Aug. 22–If her pink RV breaks down again, sidelined by faulty brakes and torn tires, Alma Knight will jump in her Chevy Suburban — the newest addition to her mobile healthcare fleet of two.

The gray-and-white SUV was just one of many donations given to the 51-year old traveling nurse by South Florida residents who read in Sunday’s Miami Herald about her healthcare delivery service. For the past 1 1/2 years, Knight has driven her RV — "Pinky the Health Mobile" she calls it — into South Florida’s poorest communities.

She parks along Miami’s MLK Boulevard, outside Liberty City churches and in a vacant Overtown lot where the children await "Ms. Pinky" every Monday. Recently, she added Fort Lauderdale and Pompano Beach to her territory.

Her company, Paramount Community Health Team Inc., provides free screenings for blood pressure, sugar, dental and vision along with preventive health advice and doctor referrals.

"I admire what she’s doing and I figured she could really use the vehicle," said Mark Radcliffe, 43, a contractor who donated the 1989 Suburban.

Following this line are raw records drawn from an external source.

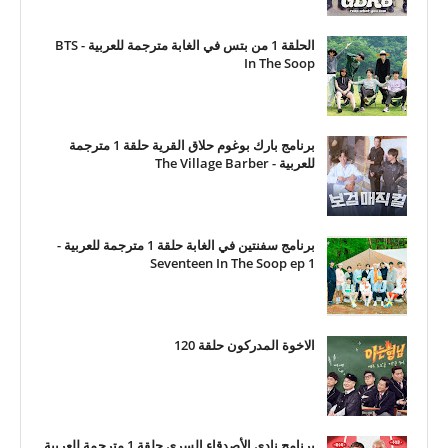
الحلقة 1 من بتس في الغابة مترجمة للعربية - BTS
In The Soop
برنامج بارك بوغوم حلاق القرية حلقة 1 مترجمة
للعربية - The Village Barber
برنامج سفنتين في الغابة حلقة 1 مترجمة للعربية -
Seventeen In The Soop ep 1
الاخوة المدركون حلقة 120
برنامج نادي الأصدقاء السري حلقة 1 مترجمة للعربية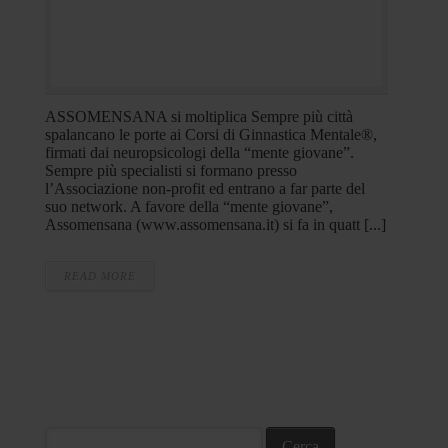
ASSOMENSANA si moltiplica Sempre più città
spalancano le porte ai Corsi di Ginnastica Mentale®,
firmati dai neuropsicologi della “mente giovane”.
Sempre più specialisti si formano presso
l’Associazione non-profit ed entrano a far parte del
suo network. A favore della “mente giovane”,
Assomensana (www.assomensana.it) si fa in quatt [...]
READ MORE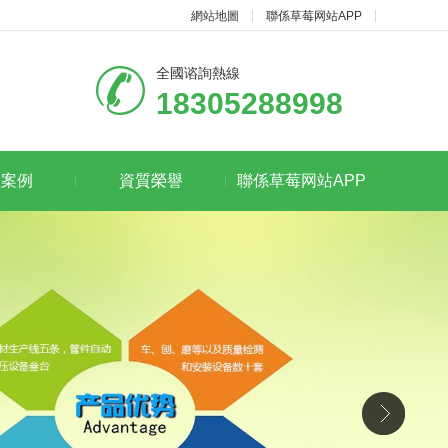
網站地圖
聯係草莓网站APP
全國谘詢熱線
18305288998
程案例
資質榮譽
聯係草莓网站APP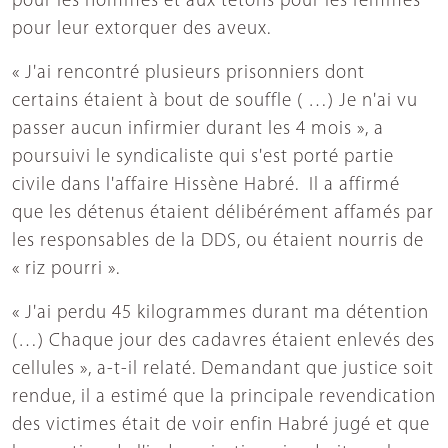
pour les hommes et aux tétons pour les femmes
pour leur extorquer des aveux.
« J'ai rencontré plusieurs prisonniers dont
certains étaient à bout de souffle ( …) Je n'ai vu
passer aucun infirmier durant les 4 mois », a
poursuivi le syndicaliste qui s'est porté partie
civile dans l'affaire Hissène Habré. Il a affirmé
que les détenus étaient délibérément affamés par
les responsables de la DDS, ou étaient nourris de
« riz pourri ».
« J'ai perdu 45 kilogrammes durant ma détention
(…) Chaque jour des cadavres étaient enlevés des
cellules », a-t-il relaté. Demandant que justice soit
rendue, il a estimé que la principale revendication
des victimes était de voir enfin Habré jugé et que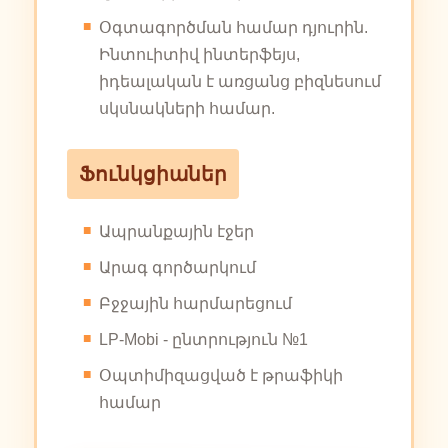
Օգտագործման համար դյուրին.
Ինտուիտիվ ինտերֆեյս,
իդեալական է առցանց բիզնեսում
սկսնակների համար.
Ֆունկցիաներ
Ապրանքային էջեր
Արագ գործարկում
Բջջային հարմարեցում
LP-Mobi - ընտրություն №1
Օպտիմիզացված է թրաֆիկի
համար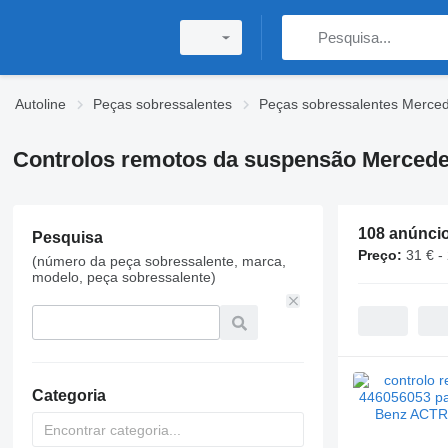
Autoline
Peças sobressalentes
Peças sobressalentes Merce
Controlos remotos da suspensão Mercede
108 anúnci
Pesquisa
Preço:
31 € -
(número da peça sobressalente, marca,
modelo, peça sobressalente)
Categoria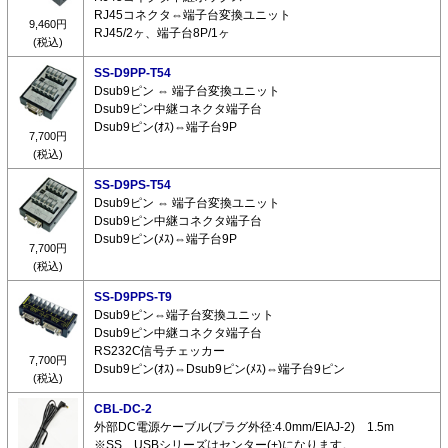
RJ45コネクタ⇔端子台変換ユニット
9,460円
RJ45/2ヶ、端子台8P/1ヶ
(税込)
SS-D9PP-T54
Dsub9ピン ⇔ 端子台変換ユニット
Dsub9ピン中継コネクタ端子台
Dsub9ピン(ｵｽ)⇔端子台9P
7,700円
(税込)
SS-D9PS-T54
Dsub9ピン ⇔ 端子台変換ユニット
Dsub9ピン中継コネクタ端子台
Dsub9ピン(ﾒｽ)⇔端子台9P
7,700円
(税込)
SS-D9PPS-T9
Dsub9ピン⇔端子台変換ユニット
Dsub9ピン中継コネクタ端子台
RS232C信号チェッカー
7,700円
Dsub9ピン(ｵｽ)⇔Dsub9ピン(ﾒｽ)⇔端子台9ピン
(税込)
CBL-DC-2
外部DC電源ケーブル(プラグ外径:4.0mm/EIAJ-2) 1.5m
※SS、USBシリーズはセンター(+)になります。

Other gifts include medical supplies and money from pastors, residents and other healthcare agencies. One local printing company plans to design a logo and flyers for the mobile clinic. A real estate consultant has offered a GPS tracking system.

As well as donating medical supplies, Miami-Dade College officials hope to send nursing student volunteers on ride-alongs with Knight.

"It’ll be great for our students to get first hand experience in helping patients," said Terrance Bolon, head of the college’s chapter of the National Student Nurses’ Association. On Tuesday, Knight’s cellphone was still abuzz with benefactors.

Said Knight: "It’s been overwhelming."

After 29 years of working as a registered nurse at various South Florida hospitals, Knight said she got tired of seeing poor and minority patients treated badly.

So she decided to take healthcare to the community, she said.

Since Sunday, the cold stares she usually garners on the highway have been replaced by cheers and applause, said Knight.

While her business is for profit, she said so far she hasn’t turned one. She’ll get a small stipend for examining people at a health fair.

But her husband, Gary, 49, works double shifts for the county’s solid waste department to give her a bi-weekly allowance of about $200, which helps pay for gas.

He also does all of the mechanical work.

A month ago the brakes blew out, and two weeks ago the battery died outside Edison Middle School. Just last week the tires shredded on the highway.

"I was seriously contemplating quitting," said Knight. " ‘The outpouring has renewed my faith in humanity."